-- Information shown follows --
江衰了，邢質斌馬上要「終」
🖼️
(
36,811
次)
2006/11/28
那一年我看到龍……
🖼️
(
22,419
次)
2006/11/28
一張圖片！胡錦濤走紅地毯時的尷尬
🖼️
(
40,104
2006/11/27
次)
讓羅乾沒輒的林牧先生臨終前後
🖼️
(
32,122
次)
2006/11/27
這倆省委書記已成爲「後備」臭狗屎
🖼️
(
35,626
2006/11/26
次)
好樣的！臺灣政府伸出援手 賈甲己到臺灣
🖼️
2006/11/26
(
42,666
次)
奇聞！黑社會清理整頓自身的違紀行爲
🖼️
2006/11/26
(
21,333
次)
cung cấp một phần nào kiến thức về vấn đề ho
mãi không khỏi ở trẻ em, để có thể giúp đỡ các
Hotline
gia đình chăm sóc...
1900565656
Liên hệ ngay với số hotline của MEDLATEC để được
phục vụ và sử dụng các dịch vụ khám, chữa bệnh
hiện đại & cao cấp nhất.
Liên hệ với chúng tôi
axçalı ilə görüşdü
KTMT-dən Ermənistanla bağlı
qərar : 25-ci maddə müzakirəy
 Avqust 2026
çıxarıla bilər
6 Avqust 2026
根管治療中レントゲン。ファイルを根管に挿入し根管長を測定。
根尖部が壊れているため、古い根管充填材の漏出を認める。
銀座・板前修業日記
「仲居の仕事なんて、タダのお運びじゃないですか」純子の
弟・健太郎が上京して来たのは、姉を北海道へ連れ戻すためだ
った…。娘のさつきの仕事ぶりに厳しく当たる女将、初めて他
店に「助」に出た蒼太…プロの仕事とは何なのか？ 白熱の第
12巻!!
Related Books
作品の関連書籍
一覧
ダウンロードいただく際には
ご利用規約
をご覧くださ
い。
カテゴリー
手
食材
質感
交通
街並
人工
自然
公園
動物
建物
-- Information shown concluded --
-- Information shown follows --
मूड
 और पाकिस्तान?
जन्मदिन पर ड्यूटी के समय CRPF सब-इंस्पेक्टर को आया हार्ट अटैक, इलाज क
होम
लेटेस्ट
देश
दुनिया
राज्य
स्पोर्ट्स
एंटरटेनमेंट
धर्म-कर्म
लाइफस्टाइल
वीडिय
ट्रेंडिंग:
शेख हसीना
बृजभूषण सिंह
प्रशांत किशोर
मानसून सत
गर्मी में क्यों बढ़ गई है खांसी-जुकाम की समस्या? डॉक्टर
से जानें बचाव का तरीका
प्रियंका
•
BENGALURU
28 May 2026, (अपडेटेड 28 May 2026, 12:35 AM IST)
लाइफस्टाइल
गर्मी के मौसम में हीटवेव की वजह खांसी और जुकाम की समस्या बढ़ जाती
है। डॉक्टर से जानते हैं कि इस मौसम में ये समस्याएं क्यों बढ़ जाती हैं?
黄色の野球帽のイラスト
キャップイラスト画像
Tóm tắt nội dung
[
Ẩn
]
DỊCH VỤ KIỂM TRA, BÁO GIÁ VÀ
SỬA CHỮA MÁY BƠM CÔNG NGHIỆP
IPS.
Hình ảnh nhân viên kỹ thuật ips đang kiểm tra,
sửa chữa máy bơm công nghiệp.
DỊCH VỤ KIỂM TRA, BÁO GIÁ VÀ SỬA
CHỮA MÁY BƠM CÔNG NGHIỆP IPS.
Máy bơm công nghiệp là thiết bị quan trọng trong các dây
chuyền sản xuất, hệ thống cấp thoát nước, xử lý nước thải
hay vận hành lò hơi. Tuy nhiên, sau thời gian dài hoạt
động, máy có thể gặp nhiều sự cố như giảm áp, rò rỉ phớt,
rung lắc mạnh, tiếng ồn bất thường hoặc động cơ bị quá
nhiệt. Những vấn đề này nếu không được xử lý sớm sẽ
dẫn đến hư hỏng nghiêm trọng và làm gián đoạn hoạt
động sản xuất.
-- Information shown concluded --
Exercise — Among the entries above, find the line with "讓羅乾沒輒的林牧先生臨終前後" and the line with "axçalı ilə görüşdü"; give again exactly these two lines and all lines between them.

Task result —
讓羅乾沒輒的林牧先生臨終前後
🖼️
(
32,122
次)
2006/11/27
這倆省委書記已成爲「後備」臭狗屎
🖼️
(
35,626
2006/11/26
次)
好樣的！臺灣政府伸出援手 賈甲己到臺灣
🖼️
2006/11/26
(
42,666
次)
奇聞！黑社會清理整頓自身的違紀行爲
🖼️
2006/11/26
(
21,333
次)
cung cấp một phần nào kiến thức về vấn đề ho
mãi không khỏi ở trẻ em, để có thể giúp đỡ các
Hotline
gia đình chăm sóc...
1900565656
Liên hệ ngay với số hotline của MEDLATEC để được
phục vụ và sử dụng các dịch vụ khám, chữa bệnh
hiện đại & cao cấp nhất.
Liên hệ với chúng tôi
axçalı ilə görüşdü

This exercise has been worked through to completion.